Dataset excerpts Block Start
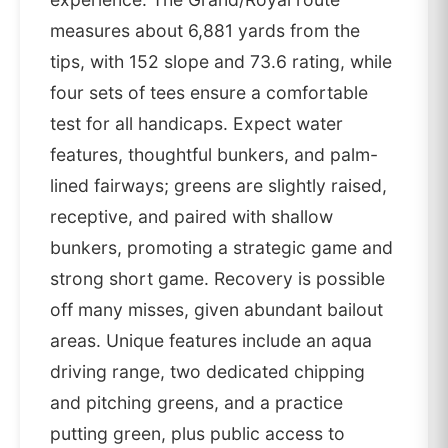
measures about 6,881 yards from the
tips, with 152 slope and 73.6 rating, while
four sets of tees ensure a comfortable
test for all handicaps. Expect water
features, thoughtful bunkers, and palm-
lined fairways; greens are slightly raised,
receptive, and paired with shallow
bunkers, promoting a strategic game and
strong short game. Recovery is possible
off many misses, given abundant bailout
areas. Unique features include an aqua
driving range, two dedicated chipping
and pitching greens, and a practice
putting green, plus public access to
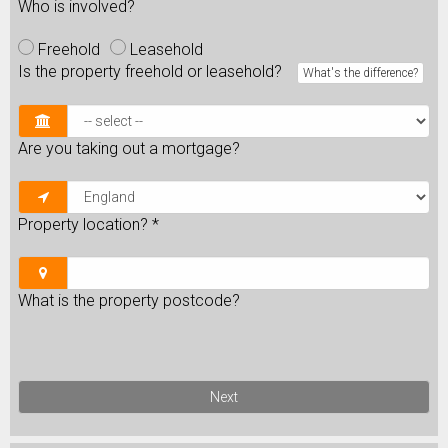
Who is involved?
Freehold
Leasehold
Is the property freehold or leasehold?
What's the difference?
Are you taking out a mortgage?
Property location?
*
What is the property postcode?
Next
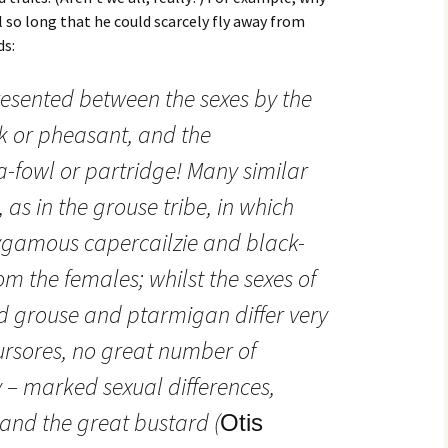
l so long that he could scarcely fly away from
ds:
resented between the sexes by the
 or pheasant, and the
owl or partridge! Many similar
 as in the grouse tribe, in which
lygamous capercailzie and black-
rom the females; whilst the sexes of
grouse and ptarmigan differ very
Cursores, no great number of
y – marked sexual differences,
 and the great bustard (
Otis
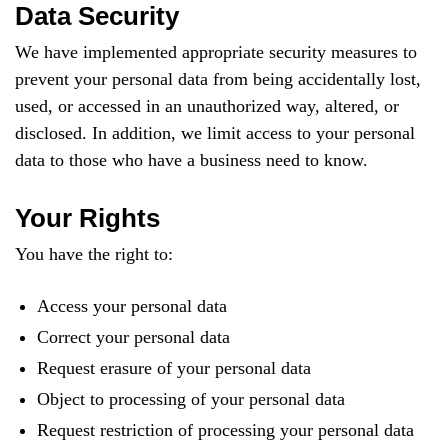
Data Security
We have implemented appropriate security measures to
prevent your personal data from being accidentally lost,
used, or accessed in an unauthorized way, altered, or
disclosed. In addition, we limit access to your personal
data to those who have a business need to know.
Your Rights
You have the right to:
Access your personal data
Correct your personal data
Request erasure of your personal data
Object to processing of your personal data
Request restriction of processing your personal data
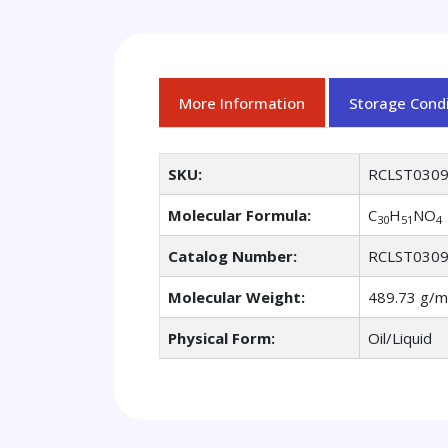
More Information
Storage Condi
SKU:
RCLST030
Molecular Formula:
C
H
NO
30
51
4
Catalog Number:
RCLST030
Molecular Weight:
489.73 g/m
Physical Form:
Oil/Liquid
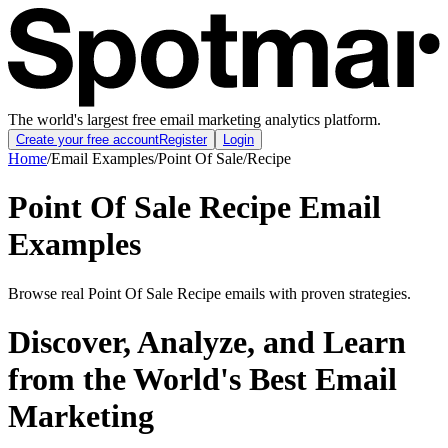
The world's largest free email marketing analytics platform.
Create your free account
Register
Login
Home
/
Email Examples
/
Point Of Sale
/
Recipe
Point Of Sale Recipe Email
Examples
Browse real Point Of Sale Recipe emails with proven strategies.
Discover, Analyze, and Learn
from the World's Best Email
Marketing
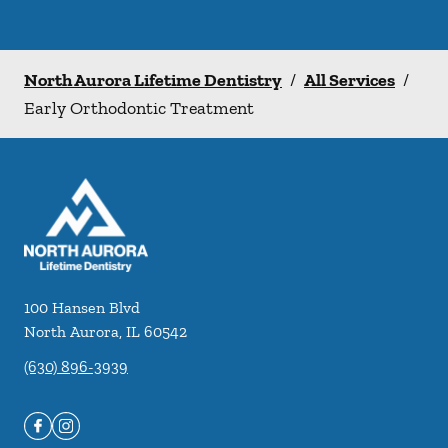
North Aurora Lifetime Dentistry
/
All Services
/
Early Orthodontic Treatment
100 Hansen Blvd
North Aurora
,
IL
60542
(630) 896-3939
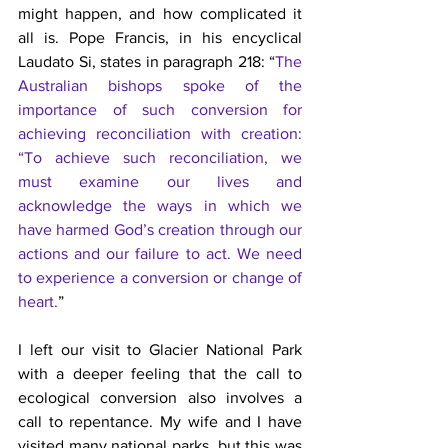
might happen, and how complicated it 
all is. Pope Francis, in his encyclical 
Laudato Si, states in paragraph 218: “
The 
Australian bishops spoke of the 
importance of such conversion for 
achieving reconciliation with creation: 
“To achieve such reconciliation, we 
must examine our lives and 
acknowledge the ways in which we 
have harmed God’s creation through our 
actions and our failure to act. We need 
to experience a conversion or change of 
heart.
”
I left our visit to Glacier National Park 
with a deeper feeling that the call to 
ecological conversion also involves a 
call to repentance. My wife and I have 
visited many national parks, but this was 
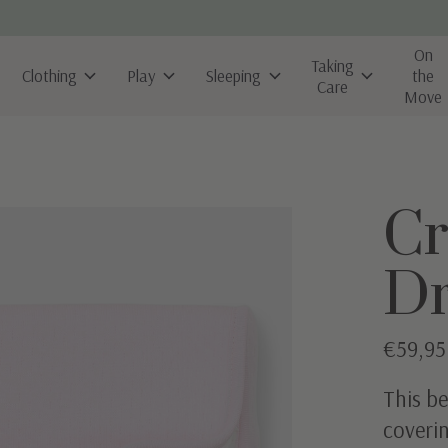
On
Taking
Clothing
Play
Sleeping
the
Care
Move
Cr
D
€59,95
This be
coverin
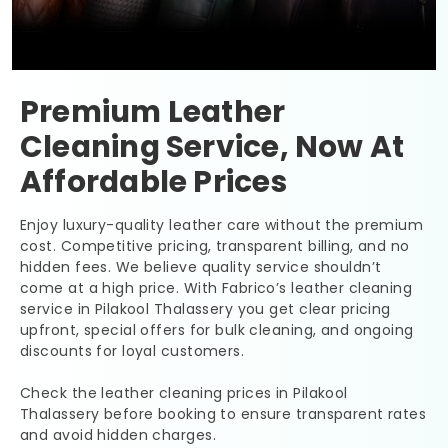
Premium Leather
Cleaning Service, Now At
Affordable Prices
Enjoy luxury-quality leather care without the premium
cost. Competitive pricing, transparent billing, and no
hidden fees. We believe quality service shouldn’t
come at a high price. With Fabrico’s leather cleaning
service in
Pilakool Thalassery
you get clear pricing
upfront, special offers for bulk cleaning, and ongoing
discounts for loyal customers.
Check the leather cleaning prices in
Pilakool
Thalassery
before booking to ensure transparent rates
and avoid hidden charges.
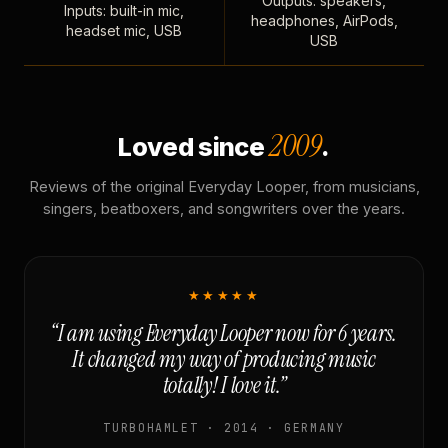
Outputs: speakers,
Inputs: built-in mic,
headphones, AirPods,
headset mic, USB
USB
2009
Loved since
.
Reviews of the original Everyday Looper, from musicians,
singers, beatboxers, and songwriters over the years.
★★★★★
“I am using Everyday Looper now for 6 years.
It changed my way of producing music
totally! I love it.”
TURBOHAMLET · 2014 · GERMANY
Dataset excerpts Block End
_Task prompt:_ What lines of the material above hold the string "personal"? Please copy them.

_Expected answer:_
prevent your personal data from being accidentally lost,
disclosed. In addition, we limit access to your personal
Access your personal data
Correct your personal data
Request erasure of your personal data
Object to processing of your personal data
Request restriction of processing your personal data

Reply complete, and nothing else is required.